*** Materials provided ***

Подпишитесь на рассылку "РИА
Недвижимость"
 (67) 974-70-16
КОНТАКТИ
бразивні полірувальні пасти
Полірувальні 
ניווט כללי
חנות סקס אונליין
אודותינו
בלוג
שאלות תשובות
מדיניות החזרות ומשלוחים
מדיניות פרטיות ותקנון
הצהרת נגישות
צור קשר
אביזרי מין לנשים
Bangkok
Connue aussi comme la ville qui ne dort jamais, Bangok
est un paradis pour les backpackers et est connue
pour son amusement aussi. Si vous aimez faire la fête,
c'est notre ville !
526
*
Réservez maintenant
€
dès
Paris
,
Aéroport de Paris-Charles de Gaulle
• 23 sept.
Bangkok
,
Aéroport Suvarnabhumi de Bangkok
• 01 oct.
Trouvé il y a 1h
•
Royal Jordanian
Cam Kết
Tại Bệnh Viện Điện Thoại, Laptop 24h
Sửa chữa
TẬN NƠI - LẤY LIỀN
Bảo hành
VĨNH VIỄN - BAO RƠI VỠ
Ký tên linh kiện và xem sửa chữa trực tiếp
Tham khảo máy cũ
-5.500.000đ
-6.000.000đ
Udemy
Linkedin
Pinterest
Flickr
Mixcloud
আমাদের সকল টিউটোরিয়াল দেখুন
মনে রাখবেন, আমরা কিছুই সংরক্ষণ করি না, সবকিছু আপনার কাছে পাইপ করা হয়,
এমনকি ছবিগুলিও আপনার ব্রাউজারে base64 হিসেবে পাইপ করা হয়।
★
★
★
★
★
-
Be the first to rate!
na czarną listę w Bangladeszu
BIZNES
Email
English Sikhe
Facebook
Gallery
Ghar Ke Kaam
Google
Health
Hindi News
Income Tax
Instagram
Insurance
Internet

***
*** Materials provided ***

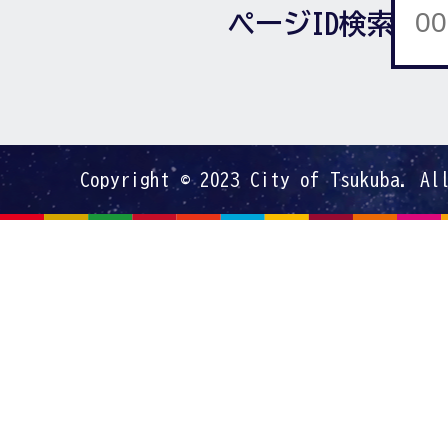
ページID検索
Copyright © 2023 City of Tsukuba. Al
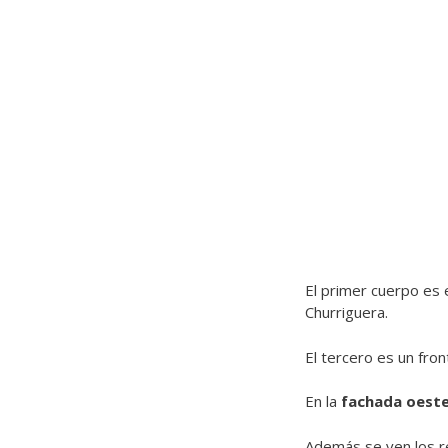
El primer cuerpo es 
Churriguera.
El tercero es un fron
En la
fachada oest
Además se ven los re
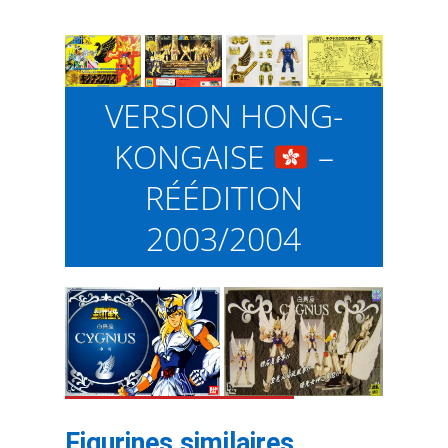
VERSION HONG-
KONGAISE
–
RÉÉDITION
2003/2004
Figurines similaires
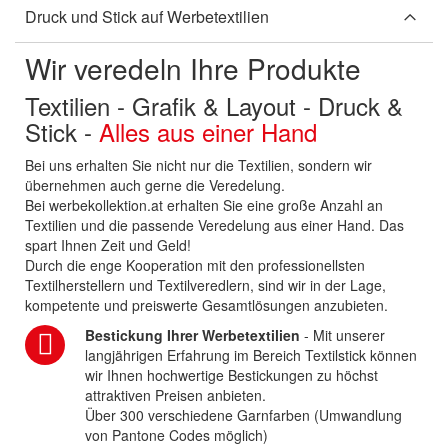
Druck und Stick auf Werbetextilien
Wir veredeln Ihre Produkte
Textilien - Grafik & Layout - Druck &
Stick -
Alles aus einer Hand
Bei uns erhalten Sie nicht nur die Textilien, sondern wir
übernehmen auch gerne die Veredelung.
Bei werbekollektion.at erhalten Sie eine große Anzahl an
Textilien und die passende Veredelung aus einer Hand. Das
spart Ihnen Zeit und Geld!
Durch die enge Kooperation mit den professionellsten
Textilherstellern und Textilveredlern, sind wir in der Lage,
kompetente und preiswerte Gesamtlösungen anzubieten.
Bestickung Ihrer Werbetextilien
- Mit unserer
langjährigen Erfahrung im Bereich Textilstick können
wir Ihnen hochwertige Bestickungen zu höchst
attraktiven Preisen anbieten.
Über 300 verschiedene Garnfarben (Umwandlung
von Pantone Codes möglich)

***
*** Materials provided ***

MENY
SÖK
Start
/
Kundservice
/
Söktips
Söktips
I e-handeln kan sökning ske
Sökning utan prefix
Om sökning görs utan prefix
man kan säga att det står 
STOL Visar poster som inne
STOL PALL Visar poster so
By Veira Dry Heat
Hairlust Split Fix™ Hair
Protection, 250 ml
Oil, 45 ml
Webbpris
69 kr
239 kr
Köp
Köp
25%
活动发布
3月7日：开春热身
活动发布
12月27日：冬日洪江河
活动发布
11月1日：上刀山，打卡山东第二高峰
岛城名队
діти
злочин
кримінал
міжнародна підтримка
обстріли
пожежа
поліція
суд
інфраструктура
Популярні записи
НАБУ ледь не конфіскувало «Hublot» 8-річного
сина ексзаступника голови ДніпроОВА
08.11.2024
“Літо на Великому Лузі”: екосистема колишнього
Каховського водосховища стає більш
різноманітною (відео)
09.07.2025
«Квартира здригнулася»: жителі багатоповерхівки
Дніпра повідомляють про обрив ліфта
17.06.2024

***

◆ What to work on ◆
All that belongs in your answer is the stretch of entries above from the line with "Aéroport de Paris-Charles de Gaulle" through the line with "আমাদের সকল টিউটোরিয়াল দেখুন", printed exactly.

◆ Output for this exercise ◆
Aéroport de Paris-Charles de Gaulle
• 23 sept.
Bangkok
,
Aéroport Suvarnabhumi de Bangkok
• 01 oct.
Trouvé il y a 1h
•
Royal Jordanian
Cam Kết
Tại Bệnh Viện Điện Thoại, Laptop 24h
Sửa chữa
TẬN NƠI - LẤY LIỀN
Bảo hành
VĨNH VIỄN - BAO RƠI VỠ
Ký tên linh kiện và xem sửa chữa trực tiếp
Tham khảo máy cũ
-5.500.000đ
-6.000.000đ
Udemy
Linkedin
Pinterest
Flickr
Mixcloud
আমাদের সকল টিউটোরিয়াল দেখুন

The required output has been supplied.